Microsoft Excel Beginner’s Guide

This post serves as an introduction to Excel, providing you with a degree of comfort you may not presently have with the application.

By the end of the post, you’ll have a firm grasp of where all the major program features are located, how spreadsheets are set up, and how to take what’s in your brain and get it onto the screen.

Launching the Excel Applications

Upon starting the Excel application, you are presented with what is known as the Getting Started page.

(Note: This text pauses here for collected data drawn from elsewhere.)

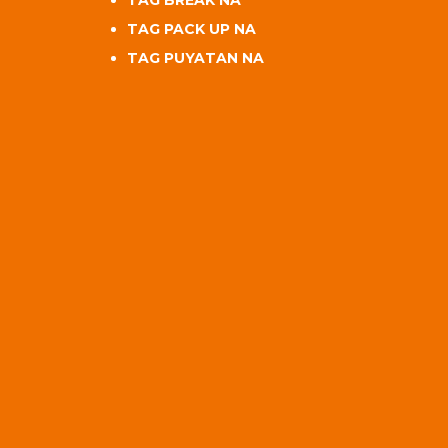
TAG BREAK NA
TAG PACK UP NA
TAG PUYATAN NA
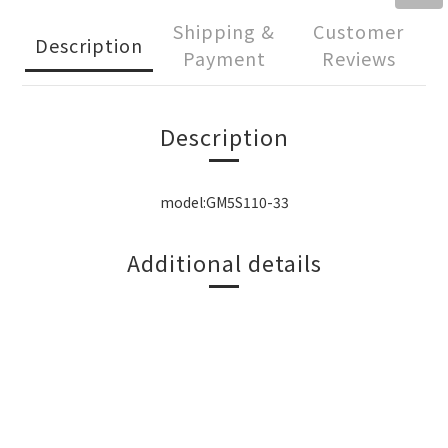
Shipping &
Customer
Description
Payment
Reviews
Description
model:GM5S110-33
Additional details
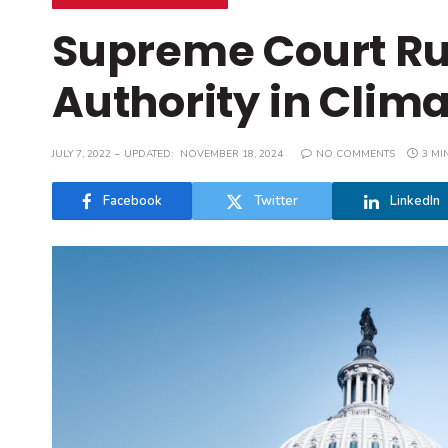
Supreme Court Ru
Authority in Clim
JULY 7, 2022
UPDATED:
NOVEMBER 18, 2024
NO COMMENTS
3 MI
Facebook
Twitter
LinkedIn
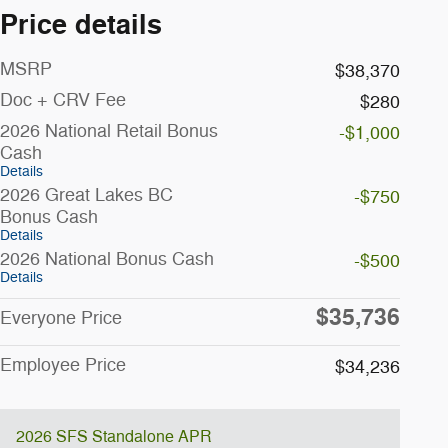
Price details
MSRP
$38,370
Doc + CRV Fee
$280
2026 National Retail Bonus
-$1,000
Cash
Details
2026 Great Lakes BC
-$750
Bonus Cash
Details
2026 National Bonus Cash
-$500
Details
$35,736
Everyone Price
Employee Price
$34,236
2026 SFS Standalone APR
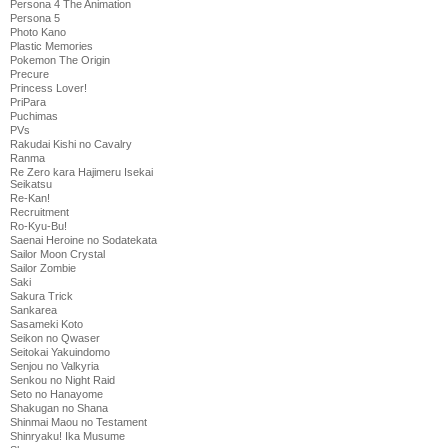
Persona 4 The Animation
Persona 5
Photo Kano
Plastic Memories
Pokemon The Origin
Precure
Princess Lover!
PriPara
Puchimas
PVs
Rakudai Kishi no Cavalry
Ranma
Re Zero kara Hajimeru Isekai
Seikatsu
Re-Kan!
Recruitment
Ro-Kyu-Bu!
Saenai Heroine no Sodatekata
Sailor Moon Crystal
Sailor Zombie
Saki
Sakura Trick
Sankarea
Sasameki Koto
Seikon no Qwaser
Seitokai Yakuindomo
Senjou no Valkyria
Senkou no Night Raid
Seto no Hanayome
Shakugan no Shana
Shinmai Maou no Testament
Shinryaku! Ika Musume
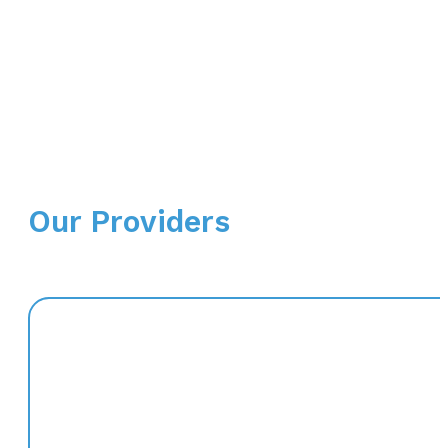
Our Providers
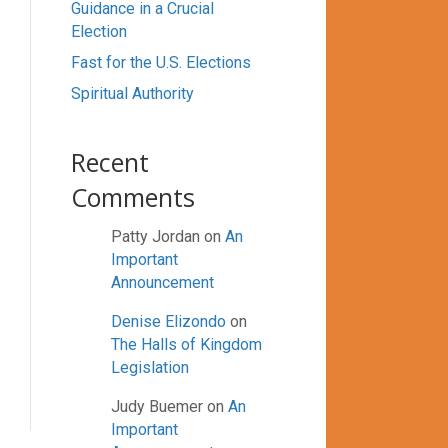
Guidance in a Crucial
Election
Fast for the U.S. Elections
Spiritual Authority
Recent
Comments
Patty Jordan
on
An
Important
Announcement
Denise Elizondo
on
The Halls of Kingdom
Legislation
Judy Buemer
on
An
Important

This page serves as a branching off point to start or access many different types of Excel files.  These include, but are not limited to:

  1. Starting a brand new blank workbook. This is where you begin when you are starting from zero.
  2. Starting a brand new workbook based on a template. Templates provide an existing framework with labels, formulas, and sample data.  Templates are great if you are in a hurry or lack the needed skills to produce the needed output, such as Pivot Tables or Charts.
  3. Starting a file from the history list. This is a convenient way to open a file you have been working on in the recent hours or days without having to manually locate the file.
  4. Open a file not in the history. This is useful for files you may have downloaded from email attachments or recently gained access to via a USB device.

Starting a New, Blank Workbook

When you begin with a new, blank workbook, the workbook is not saved until you initially save the file.

To save the workbook, click the Save button in the Quick Access Toolbar (upper-left corner), provide a name and location to save the file, and click Save.  You can also use the keyboard shortcut CTRL-S.

A single Excel file is often referred to as a workbook or spreadsheet.  A workbook consists of at least one sheet.

Additional sheets can be added by clicking the “plus” button to the right of the sheet tabs.

You can rename a sheet by double-clicking on the sheet tab to enable rename mode.

The Layout of the Grid

Each sheet in a workbook is composed of a series of rows and columns.  Where these rows and columns interest we have what are called cells.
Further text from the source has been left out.